I did not read any of Mitchell David Albom’s earlier books and I am glad I picked this first. It is a beautiful novel with a great concept to deal with the obvious – how we take people, particularly mothers for granted and yet the treatment was so appealing!! There are so many wow factors in this book that I might just go overboard highlighting them in this review.
The moments captured from Charles ‘Chick’ Benetto’s life, were so real and believable that it really haunts the reader even after the book is over. I simply loved the way Mitch listed how many times Chick’s mother stood for him and the times he let her down, the guilt and remorse he had to live with and how that one more day, conversing with his mother streamlines so many things in his life.

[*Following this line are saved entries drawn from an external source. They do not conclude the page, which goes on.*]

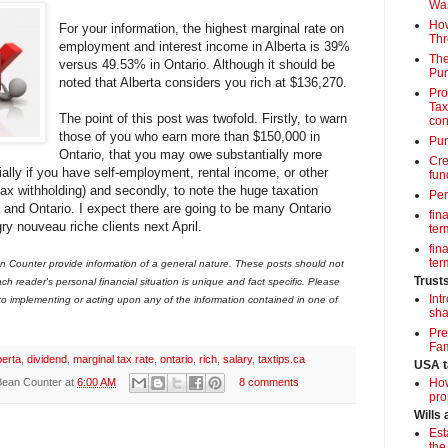
Wa
How
For your information, the highest marginal rate on
Thr
employment and interest income in Alberta is 39%
The
versus 49.53% in Ontario. Although it should be
Pur
noted that Alberta considers you rich at $136,270.
Pro
Tax
The point of this post was twofold. Firstly, to warn
con
those of you who earn more than $150,000 in
Pun
Ontario, that you may owe substantially more
Cre
ially if you have self-employment, rental income, or other
fun
tax withholding) and secondly, to note the huge taxation
Per
and Ontario. I expect there are going to be many Ontario
fin
ry nouveau riche clients next April.
term
fin
term
 Counter provide information of a general nature. These posts should not
Trust
ch reader's personal financial situation is unique and fact specific. Please
Int
 to implementing or acting upon any of the information contained in one of
sha
Pre
Fam
berta
,
dividend
,
marginal tax rate
,
ontario
,
rich
,
salary
,
taxtips.ca
USA t
Bean Counter
at
6:00 AM
8 comments
How
pro
Wills
Est
the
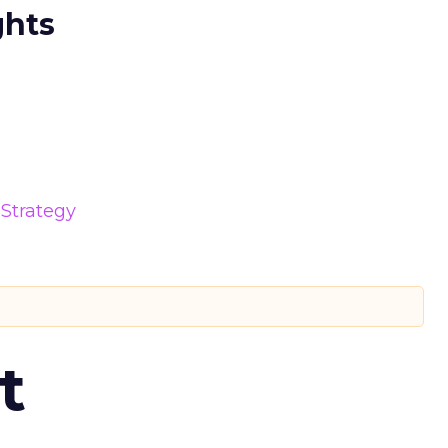
ghts
Strategy
t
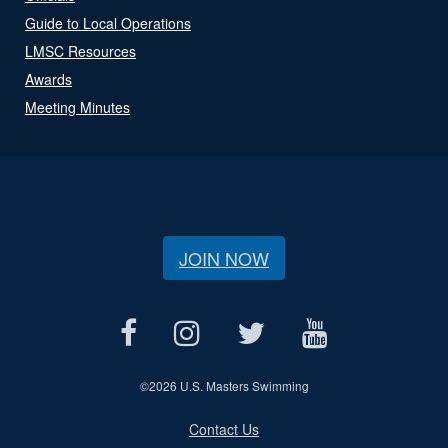
Guide to Local Operations
LMSC Resources
Awards
Meeting Minutes
JOIN NOW
©
2026 U.S. Masters Swimming
Contact Us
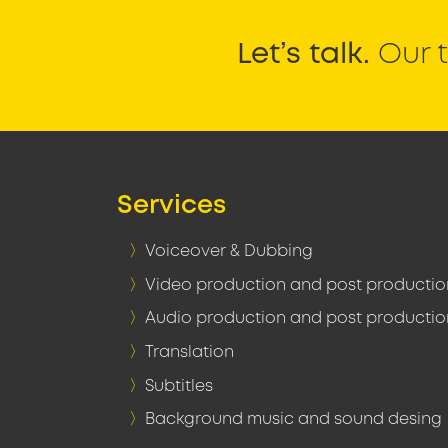
Let’s talk.
Our t
Services
Voiceover & Dubbing
Video production and post productio
Audio production and post productio
Translation
Subtitles
Background music and sound desing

The plot is engaging. Being unwanted at his only daughter’s wedding was the first thing that hit me, staggering back to his old house after a suicide attempt to discover his mother who died years back was still living there, as if nothing had happened, created enough turmoil in my mind.

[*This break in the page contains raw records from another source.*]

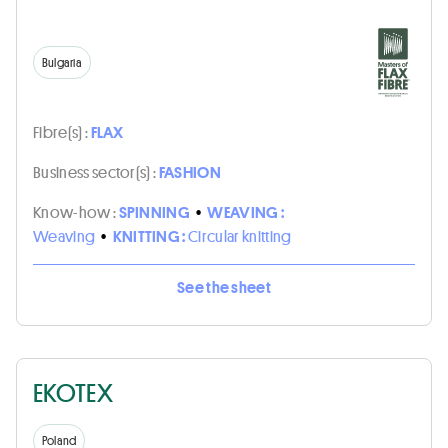
Bulgaria
Fibre(s) :
FLAX
Business sector(s) :
FASHION
Know-how :
SPINNING
•
WEAVING :
Weaving
•
KNITTING :
Circular knitting
See the sheet
EKOTEX
Poland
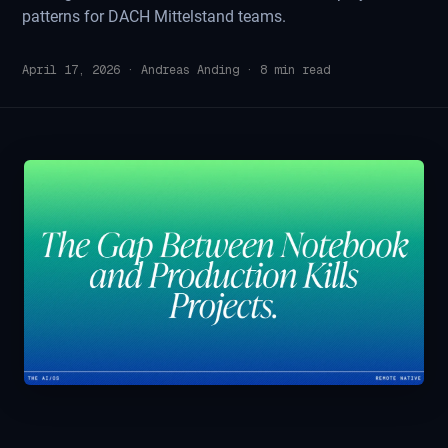
patterns for DACH Mittelstand teams.
April 17, 2026
·
Andreas Anding
·
8
min read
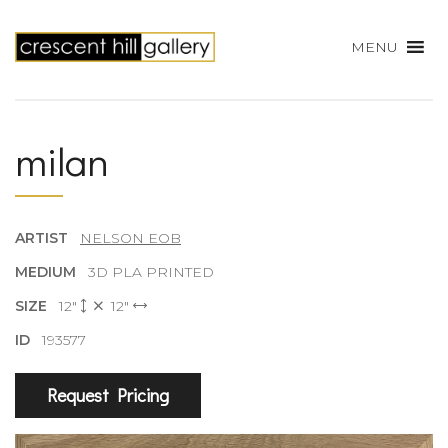
MENU
milan
ARTIST
NELSON EOB
MEDIUM
3D PLA PRINTED
SIZE
12"
12"
ID
193577
Request Pricing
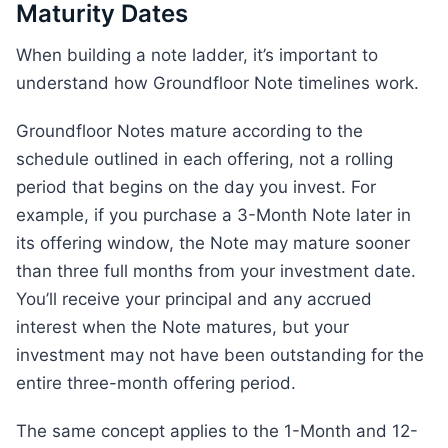
Maturity Dates
When building a note ladder, it’s important to
understand how Groundfloor Note timelines work.
Groundfloor Notes mature according to the
schedule outlined in each offering, not a rolling
period that begins on the day you invest. For
example, if you purchase a 3-Month Note later in
its offering window, the Note may mature sooner
than three full months from your investment date.
You’ll receive your principal and any accrued
interest when the Note matures, but your
investment may not have been outstanding for the
entire three-month offering period.
The same concept applies to the 1-Month and 12-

Chick’s mother’s notes to him on his first day to school, on his wedding reflected concern, warmth and was much in contrast with his father’s single minded ambition for him – Baseball. He was torn between pleasing his father and ignoring his mother’s aspiration for him.
With just one more day with her, Chick learns things he never knew before about his mother and her sacrifices, how her tenderness years after she was gone, actually helped him put his life back together
Simple chapters, titles hinting at the content and the sections labeled as Midnight, Morning, Noon, Night describing each time of that one day and their little visits – Mother and son – knowing, learning, believing and most important living again, leaves a powerful impact.
There are management books out there that could teach you a thousand things, spiritual books could make you better person. This book is no less – How just one more day with a lost loved one can make a huge difference in your attitude towards life and people.
Today , on my way to office, when I had just a few pages left to read, I realized I had choked enough number of times, just remembering how many times I acted funny with my mother. I told her about this book when I reached home – my perspectives as a reader, a writer and an eternal student of life.
I had called her from office today just like that. I offer to keep some old songs ready every morning for her to play when I am gone to office, I pass a cushion to her while she is watching TV, offer to chop onions when she is preparing dinner
‘Mitch did teach a thing, didn’t he?’ Mothers just know it.